- Work request
Find the number of lines in these records where the word "final" appears. Reply with that number and nothing more.

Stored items
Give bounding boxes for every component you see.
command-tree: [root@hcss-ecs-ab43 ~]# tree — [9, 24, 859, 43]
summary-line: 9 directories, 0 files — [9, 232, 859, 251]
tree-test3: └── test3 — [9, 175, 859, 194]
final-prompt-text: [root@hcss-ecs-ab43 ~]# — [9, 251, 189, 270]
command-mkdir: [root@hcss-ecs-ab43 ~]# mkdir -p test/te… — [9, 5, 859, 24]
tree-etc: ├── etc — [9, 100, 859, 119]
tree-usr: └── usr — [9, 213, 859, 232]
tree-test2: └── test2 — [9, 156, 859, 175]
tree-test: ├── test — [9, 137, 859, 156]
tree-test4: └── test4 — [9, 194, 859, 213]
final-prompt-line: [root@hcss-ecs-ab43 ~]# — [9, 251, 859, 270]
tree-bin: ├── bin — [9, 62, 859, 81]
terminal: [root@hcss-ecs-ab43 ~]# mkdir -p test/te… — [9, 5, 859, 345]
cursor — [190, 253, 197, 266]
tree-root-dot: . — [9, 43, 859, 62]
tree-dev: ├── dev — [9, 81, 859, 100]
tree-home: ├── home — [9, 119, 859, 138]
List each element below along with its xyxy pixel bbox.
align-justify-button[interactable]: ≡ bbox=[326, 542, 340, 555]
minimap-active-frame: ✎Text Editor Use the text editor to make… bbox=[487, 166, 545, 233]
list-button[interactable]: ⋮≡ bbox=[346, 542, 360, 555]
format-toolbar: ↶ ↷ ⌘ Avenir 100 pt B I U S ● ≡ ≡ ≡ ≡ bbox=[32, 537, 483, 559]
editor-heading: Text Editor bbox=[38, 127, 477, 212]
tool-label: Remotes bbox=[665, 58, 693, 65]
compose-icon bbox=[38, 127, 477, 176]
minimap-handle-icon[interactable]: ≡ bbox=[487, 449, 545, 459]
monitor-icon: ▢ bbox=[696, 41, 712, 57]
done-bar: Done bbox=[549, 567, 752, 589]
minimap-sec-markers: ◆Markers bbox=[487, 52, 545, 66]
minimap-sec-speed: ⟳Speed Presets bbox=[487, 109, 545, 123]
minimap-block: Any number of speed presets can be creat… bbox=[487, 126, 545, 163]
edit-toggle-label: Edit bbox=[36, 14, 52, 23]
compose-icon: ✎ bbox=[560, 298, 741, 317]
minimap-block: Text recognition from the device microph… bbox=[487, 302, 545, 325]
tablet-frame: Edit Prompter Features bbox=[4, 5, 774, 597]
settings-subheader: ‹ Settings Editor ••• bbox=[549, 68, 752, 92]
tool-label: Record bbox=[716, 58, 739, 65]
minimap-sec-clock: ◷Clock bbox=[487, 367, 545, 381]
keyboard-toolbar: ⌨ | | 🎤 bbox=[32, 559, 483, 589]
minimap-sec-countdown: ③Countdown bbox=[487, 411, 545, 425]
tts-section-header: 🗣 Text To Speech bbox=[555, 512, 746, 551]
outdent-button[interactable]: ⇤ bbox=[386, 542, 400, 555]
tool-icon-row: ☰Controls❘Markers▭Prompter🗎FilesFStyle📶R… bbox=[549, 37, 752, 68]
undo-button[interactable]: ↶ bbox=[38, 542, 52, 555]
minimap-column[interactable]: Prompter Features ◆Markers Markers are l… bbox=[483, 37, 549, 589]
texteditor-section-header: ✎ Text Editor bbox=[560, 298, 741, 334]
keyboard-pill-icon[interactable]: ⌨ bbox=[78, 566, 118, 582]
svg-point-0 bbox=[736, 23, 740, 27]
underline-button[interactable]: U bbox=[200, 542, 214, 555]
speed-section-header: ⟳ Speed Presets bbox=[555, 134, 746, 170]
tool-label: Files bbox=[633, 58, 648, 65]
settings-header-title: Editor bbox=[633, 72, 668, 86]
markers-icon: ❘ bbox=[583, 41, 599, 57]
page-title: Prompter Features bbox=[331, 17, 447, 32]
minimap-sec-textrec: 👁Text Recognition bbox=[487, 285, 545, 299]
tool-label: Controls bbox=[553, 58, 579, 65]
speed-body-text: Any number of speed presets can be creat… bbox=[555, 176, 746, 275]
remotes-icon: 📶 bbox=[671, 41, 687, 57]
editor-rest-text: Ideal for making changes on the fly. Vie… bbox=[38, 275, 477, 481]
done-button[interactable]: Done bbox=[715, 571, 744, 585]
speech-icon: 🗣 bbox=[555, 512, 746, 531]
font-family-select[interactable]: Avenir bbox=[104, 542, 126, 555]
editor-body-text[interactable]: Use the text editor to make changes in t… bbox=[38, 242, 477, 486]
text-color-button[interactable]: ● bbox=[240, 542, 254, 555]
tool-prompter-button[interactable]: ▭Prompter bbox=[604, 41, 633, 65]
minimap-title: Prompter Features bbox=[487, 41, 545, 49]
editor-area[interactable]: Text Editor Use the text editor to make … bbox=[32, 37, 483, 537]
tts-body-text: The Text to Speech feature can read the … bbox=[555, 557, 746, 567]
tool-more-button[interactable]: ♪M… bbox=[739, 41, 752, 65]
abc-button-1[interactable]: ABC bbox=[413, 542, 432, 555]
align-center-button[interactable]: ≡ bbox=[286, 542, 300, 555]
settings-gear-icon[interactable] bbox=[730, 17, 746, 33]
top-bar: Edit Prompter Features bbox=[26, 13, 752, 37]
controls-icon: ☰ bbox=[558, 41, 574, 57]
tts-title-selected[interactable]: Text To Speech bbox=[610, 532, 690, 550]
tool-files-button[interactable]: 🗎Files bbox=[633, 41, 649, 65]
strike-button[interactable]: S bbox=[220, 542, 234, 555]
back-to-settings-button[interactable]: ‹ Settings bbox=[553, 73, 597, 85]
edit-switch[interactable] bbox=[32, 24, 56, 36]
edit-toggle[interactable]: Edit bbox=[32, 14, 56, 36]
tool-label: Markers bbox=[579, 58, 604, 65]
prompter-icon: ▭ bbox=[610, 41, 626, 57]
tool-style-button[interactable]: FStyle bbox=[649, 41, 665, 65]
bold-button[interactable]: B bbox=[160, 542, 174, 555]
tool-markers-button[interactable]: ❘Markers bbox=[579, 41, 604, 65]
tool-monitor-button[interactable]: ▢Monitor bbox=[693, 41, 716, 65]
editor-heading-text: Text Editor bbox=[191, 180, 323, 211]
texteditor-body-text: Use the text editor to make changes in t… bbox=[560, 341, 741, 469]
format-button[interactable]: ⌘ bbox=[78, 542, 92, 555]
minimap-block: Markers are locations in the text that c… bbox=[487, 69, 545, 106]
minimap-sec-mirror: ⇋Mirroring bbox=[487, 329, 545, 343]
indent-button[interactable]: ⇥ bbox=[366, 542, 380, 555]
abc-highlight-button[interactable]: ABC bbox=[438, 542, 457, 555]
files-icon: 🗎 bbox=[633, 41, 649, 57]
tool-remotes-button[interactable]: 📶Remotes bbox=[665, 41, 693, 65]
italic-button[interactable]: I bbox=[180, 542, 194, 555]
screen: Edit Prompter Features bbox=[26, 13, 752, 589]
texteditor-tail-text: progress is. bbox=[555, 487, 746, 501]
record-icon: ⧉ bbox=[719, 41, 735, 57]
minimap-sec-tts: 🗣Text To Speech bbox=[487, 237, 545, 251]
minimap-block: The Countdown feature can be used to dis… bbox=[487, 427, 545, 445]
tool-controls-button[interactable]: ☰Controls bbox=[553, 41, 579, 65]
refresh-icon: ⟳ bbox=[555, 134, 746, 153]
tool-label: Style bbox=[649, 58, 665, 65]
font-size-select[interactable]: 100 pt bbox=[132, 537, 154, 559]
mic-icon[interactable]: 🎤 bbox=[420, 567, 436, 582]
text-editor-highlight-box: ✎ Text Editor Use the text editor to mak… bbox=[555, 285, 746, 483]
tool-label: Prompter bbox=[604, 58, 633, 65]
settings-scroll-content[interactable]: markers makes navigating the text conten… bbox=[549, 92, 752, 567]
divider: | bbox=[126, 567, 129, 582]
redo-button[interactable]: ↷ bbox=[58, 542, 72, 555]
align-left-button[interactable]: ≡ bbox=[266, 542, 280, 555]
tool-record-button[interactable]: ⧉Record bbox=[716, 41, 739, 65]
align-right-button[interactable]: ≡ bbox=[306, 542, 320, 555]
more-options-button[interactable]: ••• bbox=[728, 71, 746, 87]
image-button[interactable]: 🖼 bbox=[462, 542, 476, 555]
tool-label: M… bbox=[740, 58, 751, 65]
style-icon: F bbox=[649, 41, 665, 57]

- Written response
2